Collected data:
=== Begin Enclosure ===

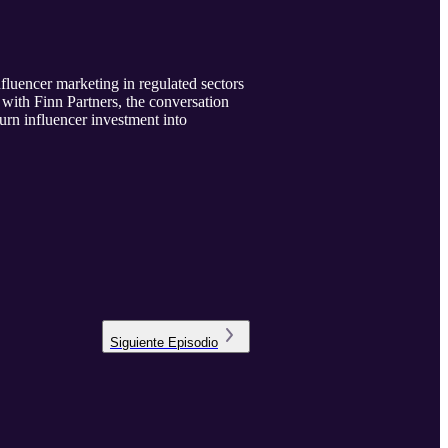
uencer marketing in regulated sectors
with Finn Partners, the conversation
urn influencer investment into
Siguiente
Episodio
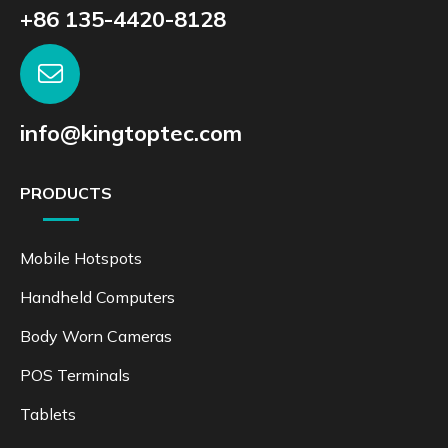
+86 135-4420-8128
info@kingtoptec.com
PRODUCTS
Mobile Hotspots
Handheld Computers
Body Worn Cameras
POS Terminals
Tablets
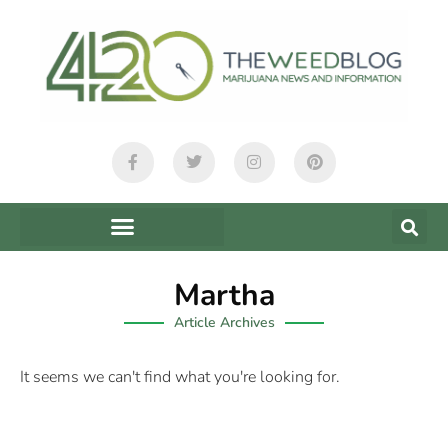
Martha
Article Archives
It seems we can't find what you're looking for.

=== End Enclosure ===
=== Begin Enclosure ===

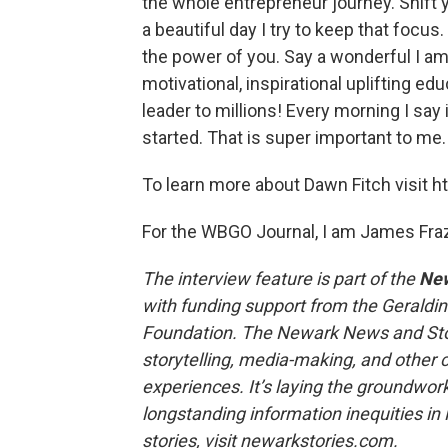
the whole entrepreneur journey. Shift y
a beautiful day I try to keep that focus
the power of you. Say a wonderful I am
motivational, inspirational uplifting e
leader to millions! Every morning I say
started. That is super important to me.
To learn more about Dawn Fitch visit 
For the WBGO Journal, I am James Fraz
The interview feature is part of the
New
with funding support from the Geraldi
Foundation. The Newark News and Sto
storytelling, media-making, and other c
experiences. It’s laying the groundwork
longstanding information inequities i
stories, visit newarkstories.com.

=== End Enclosure ===
=== Begin Enclosure ===

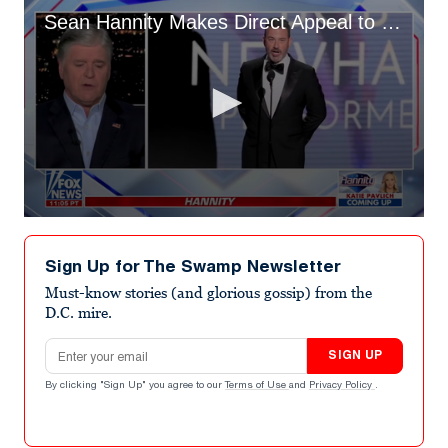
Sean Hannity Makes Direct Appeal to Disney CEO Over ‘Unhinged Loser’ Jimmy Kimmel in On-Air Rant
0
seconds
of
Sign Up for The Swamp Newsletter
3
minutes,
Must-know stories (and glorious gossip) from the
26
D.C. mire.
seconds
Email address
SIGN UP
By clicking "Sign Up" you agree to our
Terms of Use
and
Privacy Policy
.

=== End Enclosure ===

Task description:
Copy exactly the lines of the entries above from the one containing "uencer marketing in regulated sectors" through the one containing "It seems we". Both end lines count; pictures do not.

Result of the task:
uencer marketing in regulated sectors
with Finn Partners, the conversation
urn influencer investment into
Siguiente
Episodio
+86 135-4420-8128
info@kingtoptec.com
PRODUCTS
Mobile Hotspots
Handheld Computers
Body Worn Cameras
POS Terminals
Tablets
Martha
Article Archives
It seems we can't find what you're looking for.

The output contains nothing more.